Nnedimma – Kasimma
October 2, 2021
I look at my phone, Nnedimma splashed on the screen, hoping that underneath her name, 00:00 will appear. It does not. This is the seventeenth call just this morning alone. My cry to Nnedimma, my plea to her to save me, lie spread out on the floor like the crier. How do I live without Nnedimma? How can Nnedimma turn her back on me? I still feel the softness of her lips at the back of my ears. She says she wants to be the only one kissing me there. So that if I move on, God forbid, she says, or she moves on, impossible, she says, I will remember her because nobody will ever kiss me right behind my ears.
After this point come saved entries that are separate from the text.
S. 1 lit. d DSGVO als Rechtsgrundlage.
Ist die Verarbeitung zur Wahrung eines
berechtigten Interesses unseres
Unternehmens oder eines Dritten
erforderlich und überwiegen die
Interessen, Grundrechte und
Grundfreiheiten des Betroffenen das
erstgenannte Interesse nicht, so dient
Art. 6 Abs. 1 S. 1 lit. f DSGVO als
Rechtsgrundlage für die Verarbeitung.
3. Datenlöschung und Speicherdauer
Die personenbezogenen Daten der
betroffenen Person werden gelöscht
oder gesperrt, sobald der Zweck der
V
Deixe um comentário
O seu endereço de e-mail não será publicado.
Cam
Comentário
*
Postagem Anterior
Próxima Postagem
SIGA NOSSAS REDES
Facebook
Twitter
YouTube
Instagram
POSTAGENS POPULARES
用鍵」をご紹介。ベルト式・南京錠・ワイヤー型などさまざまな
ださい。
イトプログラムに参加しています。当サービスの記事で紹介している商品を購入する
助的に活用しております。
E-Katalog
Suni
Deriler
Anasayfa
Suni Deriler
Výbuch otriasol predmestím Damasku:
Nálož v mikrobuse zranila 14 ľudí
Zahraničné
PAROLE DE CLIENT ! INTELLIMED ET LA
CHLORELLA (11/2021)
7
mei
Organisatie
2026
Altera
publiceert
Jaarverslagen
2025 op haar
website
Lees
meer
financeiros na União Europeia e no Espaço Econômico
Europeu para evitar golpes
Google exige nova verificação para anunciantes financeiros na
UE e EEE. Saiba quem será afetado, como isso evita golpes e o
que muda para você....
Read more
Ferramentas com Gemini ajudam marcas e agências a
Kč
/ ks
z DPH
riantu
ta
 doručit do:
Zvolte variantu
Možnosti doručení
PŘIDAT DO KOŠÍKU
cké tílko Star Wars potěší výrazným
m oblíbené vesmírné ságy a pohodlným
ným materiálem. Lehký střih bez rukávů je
Now, this same Nnedimma is not answering my calls.
I lie smeared on the cold white tiles, my eyes tracing the rain stain slithered on the ceiling, my left palm clutching the bottle of poison. I have poured rat poison into a container of sniper. I have crushed twenty-point-five tablets of sleeping pills and poured them inside the same sniper container. There is a sharp knife beside me. That is what I will use and slash my wrist after drinking my poison. I want all the blood in my body to cake under my corpse. I want these white tiles to turn red. I want this white dress I am wearing to bear the mark of what love can do. I do not want anyone to find me dying. Let them find me dead. Let them find me as stiff as… as… as Nnedimma’s new conscience. Tears stream down my eyes. I sit up. I grab my phone and press the power button. 09:34. I look at myself in the mirror. I already look like the ghost I shall soon become. I smile. White lines of dried tears lay mapped on my sunken cheeks. I look gaunt. My eyes are in the hollow of its sockets. My skin looks whitish. I smile, but I see a ghost, not me. I see someone else beside me in the mirror. It is me, an angry me, who looks cleaner than the real me. The angry me is scowling at the real me as though wondering why the heck I have not killed myself. Well, I am waiting for Nnedimma. Surely she will not throw our seven years away. Surely Nnedimma will come to my aid. Surely Nnedimma will save me.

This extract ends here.